Outro encaminhamento aprovado foi a atividade da paralisação nacional no dia 19 de janeiro, data em que está prevista reunião da FASUBRA com o governo federal. A assembleia definiu que a paralisação será acompanhada de ato e panfletagem no Calçadão da Rua Halfeld, Centro, às 15h, com o objetivo de dialogar com a sociedade sobre os ataques aos serviços públicos, às universidades federais e aos direitos da categoria.
Na ocasião, a direção do sindicato ressaltou que a paralisação integra o processo de construção da greve e reforça a necessidade de mobilização presencial, envolvendo os diversos setores da universidade, respeitando as especificidades dos serviços essenciais.
A assembleia também elegeu os delegados e delegadas que representarão a categoria na Plenária Nacional da FASUBRA, nos dias 24 e 25 de janeiro.
Durante a defesa das chapas, os representantes destacaram a importância do momento político e da unidade em torno da greve e do cumprimento integral do acordo:
A defesa da Chapa “Frente Juntos” foi apresentada pelo técnico-administrativo (TAE) Flávio Sereno. Elei ressaltou que a principal decisão da plenária nacional será a confirmação da greve a partir de 2 de fevereiro, diante do recuo do governo no RSC e do descumprimento de acordos anteriores. A fala enfatizou que a mobilização já forçou o governo a marcar a reunião do dia 19 e que a categoria não deve recuar sem respostas concretas.
A TAE Maria Angela Costa fez a defesa da Chapa “Val e Independente”. Ela destacou que a greve precisa enfrentar tanto as pautas nacionais quanto os problemas locais, denunciando o desrespeito do governo e da administração universitária. Foram citadas reivindicações específicas de segmentos da categoria, como aposentados, trabalhadores do Hospital Universitário, médicos e médicos veterinários, além da defesa do incentivo à qualificação para todos.

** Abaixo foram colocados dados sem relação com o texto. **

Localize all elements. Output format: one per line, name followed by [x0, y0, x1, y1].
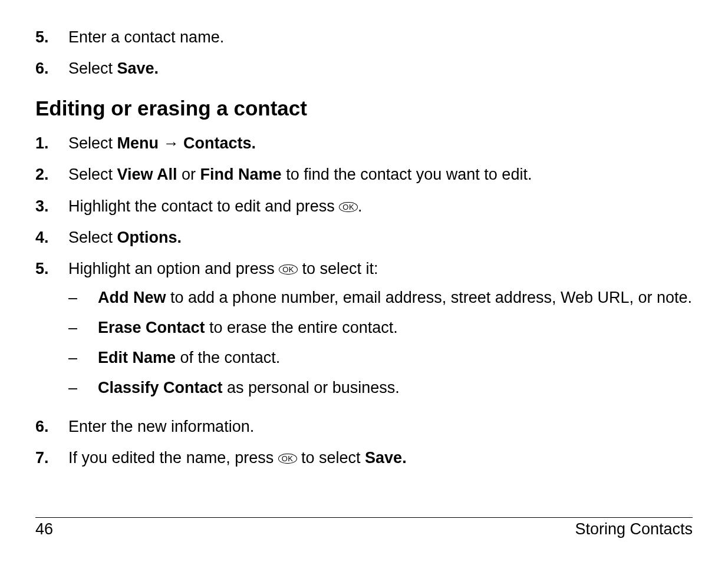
sub-list-item: –Add New to add a phone number, email ad… — [68, 286, 693, 309]
step-body: Select View All or Find Name to find the… — [68, 163, 693, 186]
ui-label: Find Name — [200, 166, 282, 183]
main-step-list: 1.Select Menu → Contacts.2.Select View A… — [35, 132, 693, 470]
step-body: Select Options. — [68, 226, 693, 249]
step-number: 2. — [35, 166, 68, 184]
ui-label: View All — [117, 166, 177, 183]
page-footer: 46 Storing Contacts — [35, 517, 693, 538]
body-text: Highlight the contact to edit and press — [68, 197, 339, 215]
body-text: to find the contact you want to edit. — [282, 166, 532, 183]
dash-bullet: – — [68, 346, 98, 369]
page: 5.Enter a contact name.6.Select Save. Ed… — [0, 0, 728, 562]
ui-label: Options. — [117, 229, 182, 246]
step-item: 5.Enter a contact name. — [35, 26, 693, 49]
step-item: 5.Highlight an option and press OK to se… — [35, 257, 693, 407]
body-text: to select it: — [298, 260, 378, 277]
step-number: 5. — [35, 260, 68, 278]
section-heading: Editing or erasing a contact — [35, 97, 693, 120]
body-text: to erase the entire contact. — [205, 319, 398, 336]
top-step-list: 5.Enter a contact name.6.Select Save. — [35, 26, 693, 80]
step-item: 7.If you edited the name, press OK to se… — [35, 447, 693, 470]
dash-bullet: – — [68, 286, 98, 309]
step-item: 6.Select Save. — [35, 57, 693, 80]
sub-list-item: –Classify Contact as personal or busines… — [68, 376, 693, 399]
body-text: Highlight an option and press — [68, 260, 279, 277]
ui-label: Add New — [98, 289, 166, 306]
step-item: 2.Select View All or Find Name to find t… — [35, 163, 693, 186]
body-text: Enter a contact name. — [68, 28, 224, 46]
step-body: Enter a contact name. — [68, 26, 693, 49]
body-text: or — [177, 166, 200, 183]
footer-section-title: Storing Contacts — [575, 520, 693, 538]
step-number: 6. — [35, 418, 68, 436]
step-body: Highlight an option and press OK to sele… — [68, 257, 693, 407]
step-body: Select Menu → Contacts. — [68, 132, 693, 155]
body-text: to select — [297, 449, 365, 467]
step-body: Enter the new information. — [68, 415, 693, 438]
body-text: Enter the new information. — [68, 418, 254, 435]
ok-key-icon: OK — [278, 454, 297, 464]
step-item: 4.Select Options. — [35, 226, 693, 249]
body-text: . — [358, 197, 363, 215]
body-text: Select — [68, 229, 117, 246]
step-item: 3.Highlight the contact to edit and pres… — [35, 195, 693, 218]
ui-label: Menu — [117, 134, 159, 152]
body-text: as personal or business. — [223, 379, 400, 396]
step-number: 1. — [35, 134, 68, 153]
sub-body: Add New to add a phone number, email add… — [98, 286, 693, 309]
footer-rule — [35, 517, 693, 518]
sub-body: Erase Contact to erase the entire contac… — [98, 316, 693, 339]
body-text: Select — [68, 134, 117, 152]
step-item: 6.Enter the new information. — [35, 415, 693, 438]
step-item: 1.Select Menu → Contacts. — [35, 132, 693, 155]
step-number: 3. — [35, 197, 68, 216]
step-number: 7. — [35, 449, 68, 467]
ui-label: Classify Contact — [98, 379, 223, 396]
body-text: of the contact. — [176, 349, 280, 366]
step-number: 6. — [35, 59, 68, 78]
step-body: Highlight the contact to edit and press … — [68, 195, 693, 218]
sub-list-item: –Edit Name of the contact. — [68, 346, 693, 369]
step-body: Select Save. — [68, 57, 693, 80]
body-text: Select — [68, 59, 117, 77]
sub-body: Edit Name of the contact. — [98, 346, 693, 369]
sub-list: –Add New to add a phone number, email ad… — [68, 286, 693, 400]
dash-bullet: – — [68, 316, 98, 339]
page-number: 46 — [35, 520, 53, 538]
step-number: 5. — [35, 28, 68, 47]
body-text: Select — [68, 166, 117, 183]
ui-label: Edit Name — [98, 349, 176, 366]
body-text: If you edited the name, press — [68, 449, 278, 467]
ui-label: Save. — [117, 59, 159, 77]
ui-label: Erase Contact — [98, 319, 205, 336]
ok-key-icon: OK — [339, 202, 358, 212]
arrow-icon: → — [159, 134, 183, 152]
ok-key-icon: OK — [279, 265, 298, 275]
ui-label: Contacts. — [183, 134, 256, 152]
step-number: 4. — [35, 229, 68, 247]
sub-body: Classify Contact as personal or business… — [98, 376, 693, 399]
dash-bullet: – — [68, 376, 98, 399]
sub-list-item: –Erase Contact to erase the entire conta… — [68, 316, 693, 339]
body-text: to add a phone number, email address, st… — [166, 289, 693, 306]
step-body: If you edited the name, press OK to sele… — [68, 447, 693, 470]
ui-label: Save. — [365, 449, 407, 467]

Já a defesa do “Coletivo Tribo” foi apresentada pelo coordenador de aposentados Rogério Silva e pela TAE Maria dos Remédios. A manifestação apontou a necessidade de uma atuação firme, mas responsável, na plenária da FASUBRA, buscando encaminhamentos que efetivamente atendam à categoria. Também foi defendido o cumprimento integral do acordo de greve, a implementação do RSC para todos e a retomada da data-base como instrumento essencial de valorização do funcionalismo público.
Ao final da votação, pela proporcionalidade, foram eleitos dois delegados da chapa “Frente Juntos” e um delegado da chapa “Coletivo Tribo”, além do referendo da delegada Rosângela Márcia Frizzero (coordenadora geral) indicada pela direção sindical.
Antecedendo as pautas da assembleia, foi registrada uma homenagem póstuma a Aluísio da Silva, ex-coordenador geral do SINTUFEJUF e referência histórica na organização sindical da categoria. Sua trajetória de luta, desde a fundação da associação até a consolidação do sindicato e a atuação junto aos aposentados, foi lembrada como exemplo de compromisso com os direitos dos servidores públicos e com a organização coletiva.